▶ **What the exercise asks**: Each entry is to be retyped without alteration, and no picture is to be included.

▶ **Material for this exercise**:
++++

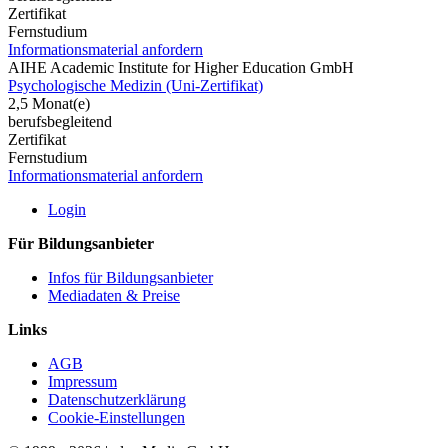
Zertifikat
Fernstudium
Informationsmaterial anfordern
AIHE Academic Institute for Higher Education GmbH
Psychologische Medizin (Uni-Zertifikat)
2,5 Monat(e)
berufsbegleitend
Zertifikat
Fernstudium
Informationsmaterial anfordern
Login
Für Bildungsanbieter
Infos für Bildungsanbieter
Mediadaten & Preise
Links
AGB
Impressum
Datenschutzerklärung
Cookie-Einstellungen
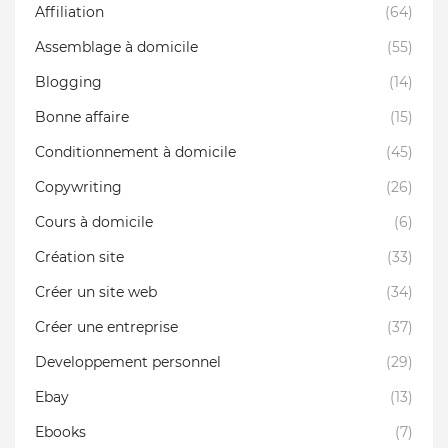
Affiliation
(64)
Assemblage à domicile
(55)
Blogging
(14)
Bonne affaire
(15)
Conditionnement à domicile
(45)
Copywriting
(26)
Cours à domicile
(6)
Création site
(33)
Créer un site web
(34)
Créer une entreprise
(37)
Developpement personnel
(29)
Ebay
(13)
Ebooks
(7)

++++

▶ **Output for this task**:
Zertifikat
Fernstudium
Informationsmaterial anfordern
AIHE Academic Institute for Higher Education GmbH
Psychologische Medizin (Uni-Zertifikat)
2,5 Monat(e)
berufsbegleitend
Zertifikat
Fernstudium
Informationsmaterial anfordern
Login
Für Bildungsanbieter
Infos für Bildungsanbieter
Mediadaten & Preise
Links
AGB
Impressum
Datenschutzerklärung
Cookie-Einstellungen
Affiliation
(64)
Assemblage à domicile
(55)
Blogging
(14)
Bonne affaire
(15)
Conditionnement à domicile
(45)
Copywriting
(26)
Cours à domicile
(6)
Création site
(33)
Créer un site web
(34)
Créer une entreprise
(37)
Developpement personnel
(29)
Ebay
(13)
Ebooks
(7)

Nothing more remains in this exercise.